La métropolisation se poursuit, motivée par une croissance favorable des emplois. La taille n'explique pas tout pourtant.
Matthieu Quiret
Les Echos le 28 mars 2017
La métropolisation de la France a connu un grand bond en avant depuis le début de la décennie. Les réformes territoriales du dernier quinquennat ont même accéléré leur reconnaissance institutionnelle. Le législateur leur a donné tous les pouvoirs dont rêvent les collectivités, tandis que leurs recettes fiscales surfent sur des marchés immobiliers privilégiés et la présence des grands groupes. Il y a quelques semaines, le Parlement a, par ailleurs, étendu leur nombre à 22 grandes agglomérations.
Ces décisions législatives n'ont en réalité fait qu'accompagner des mouvements économiques et démographiques profonds. Trente mégapoles mondiales rassemblent désormais 12 % de la population. C'est l'aboutissement d'une urbanisation devenue exponentielle depuis le XIXe siècle. La métropolisation elle-même date d'une vingtaine d'années, avec le développement des pays émergents. Le Centre d'études sur les réseaux, les transports, l'urbanisme et les constructions publiques la définit comme la réponse des territoires pour nouer des liens, se connecter sur les différents réseaux d'échanges, qu'ils soient matériels ou immatériels, économiques, scientifiques ou culturels. Bref, ce sont les collectivités les plus branchées sur les flux de la mondialisation.

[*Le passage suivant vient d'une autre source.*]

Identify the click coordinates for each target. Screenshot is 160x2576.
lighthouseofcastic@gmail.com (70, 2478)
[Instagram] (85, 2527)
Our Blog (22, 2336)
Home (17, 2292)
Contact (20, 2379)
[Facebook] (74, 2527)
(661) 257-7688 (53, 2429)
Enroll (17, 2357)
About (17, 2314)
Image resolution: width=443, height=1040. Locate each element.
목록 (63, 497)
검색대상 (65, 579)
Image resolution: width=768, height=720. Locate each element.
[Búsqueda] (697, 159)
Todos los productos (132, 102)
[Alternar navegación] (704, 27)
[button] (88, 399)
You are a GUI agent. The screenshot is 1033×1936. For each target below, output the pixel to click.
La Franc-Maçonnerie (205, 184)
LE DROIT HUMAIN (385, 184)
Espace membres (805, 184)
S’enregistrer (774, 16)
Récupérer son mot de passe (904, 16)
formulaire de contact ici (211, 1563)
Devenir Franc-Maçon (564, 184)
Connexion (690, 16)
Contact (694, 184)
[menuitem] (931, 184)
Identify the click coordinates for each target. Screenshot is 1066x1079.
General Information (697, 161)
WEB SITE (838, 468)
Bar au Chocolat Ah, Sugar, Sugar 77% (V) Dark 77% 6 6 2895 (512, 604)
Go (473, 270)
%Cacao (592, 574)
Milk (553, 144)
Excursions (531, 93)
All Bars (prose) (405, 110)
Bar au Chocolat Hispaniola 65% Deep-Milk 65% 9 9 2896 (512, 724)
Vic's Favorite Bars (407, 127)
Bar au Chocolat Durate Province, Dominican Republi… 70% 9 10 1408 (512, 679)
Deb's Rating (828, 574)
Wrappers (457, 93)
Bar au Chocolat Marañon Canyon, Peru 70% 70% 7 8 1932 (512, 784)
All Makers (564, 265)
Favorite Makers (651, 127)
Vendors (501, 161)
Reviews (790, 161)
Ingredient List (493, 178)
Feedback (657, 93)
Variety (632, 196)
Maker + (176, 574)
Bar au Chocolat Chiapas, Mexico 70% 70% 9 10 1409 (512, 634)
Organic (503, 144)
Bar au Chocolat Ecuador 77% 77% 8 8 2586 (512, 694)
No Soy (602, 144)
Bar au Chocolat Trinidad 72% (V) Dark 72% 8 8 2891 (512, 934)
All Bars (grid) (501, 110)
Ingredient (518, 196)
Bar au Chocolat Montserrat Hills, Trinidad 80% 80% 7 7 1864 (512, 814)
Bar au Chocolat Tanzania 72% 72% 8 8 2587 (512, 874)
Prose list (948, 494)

Vivre dans une métropole, c'est d'abord l'assurance d'avoir plus de chance de trouver un travail. Une étude du Commissariat général à l'égalité des territoires (CGET) fin 2016 rappelait que Paris, Lyon, Bordeaux et Toulouse concentrent 22 % de l'emploi en France et 20 % des embauches de 2015. Montpellier ne représente que 11 % de l'emploi, mais 16 % des embauches. L'analyse géographique de l'emploi montre que les couronnes des grandes aires urbaines sont les seules à ne pas avoir connu le ralentissement dû à la crise de 2008. Sur la période 1999-2012, les plus grandes agglomérations ont enregistré une croissance de 37 %, qui coïncide avec leur augmentation démographique. En 2012, 81,5 % des emplois se situent dans une grande aire urbaine. Le CGET explique que la mutation de l'économie favorise les emplois de cadres qui sont surreprésentés dans les métropoles, à 91 %, soit 10 points de plus que la moyenne.
Les scientifiques ne sont pas pour autant unanimes à corréler croissance et taille de l'aire urbaine. D'autres dynamiques régionales ou liées à la spécialisation d'un territoire peuvent aussi expliquer ces coïncidences. Ainsi, Lille ne concentre que 13 % des embauches contre 16 % de l'emploi. A contrario, de nombreuses villes moyennes partagent avec Bordeaux, Nantes ou Rennes la prospérité de la façade Ouest. C'est la démonstration que faisait, fin 2016, l'Agence de développement et d'urbanisme de l'aire urbaine nancéienne. « Si l'on excepte le début des années 2000, les métropoles n'ont pas créé plus d'emplois parce qu'elles étaient des métropoles, mais bien parce qu'une majorité d'entre elles présentaient une spécialisation favorable ou n'en avaient aucune préjudiciable, ou bien parce qu'elles profitaient d'une dynamique économique antérieure, gage de leur attractivité. »
Une forte hétérogénéité
Dans ce contexte, on peut s'interroger sur la décision des parlementaires au début de l'année d'élargir à 22 membres le club des métropoles. Mi-mars, le président du Sénat, Gérard Larcher, s'emportait contre cette décision des députés, accusés de reproduire l'erreur des pôles de compétitivité, multipliés par l'Etat pour faire plaisir aux élus locaux.
Une analyse de l'Insee de novembre dernier prenait l'exemple de la région Auvergne-Rhône-Alpes pour illustrer la forte hétérogénéité des grandes villes. Lyon a attiré en 2013 plus de 5 emplois qualifiés sur 1.000, le double de la moyenne nationale, un taux comparable à celui du plateau de Saclay, pôle francilien en fort développement. Grenoble et Clermont-Ferrand sont deux autres métropoles dépassant le ratio de 3 arrivées d'actifs qualifiés sur 1.000, tandis que « Saint-Etienne souffre d'un manque d'attractivité productive avec un taux nettement plus faible (1,1 %) ». Dijon, Toulon, Orléans, Metz ou Tours devront aussi soutenir la comparaison avec les « vraies » métropoles françaises de rang européen ou mondial.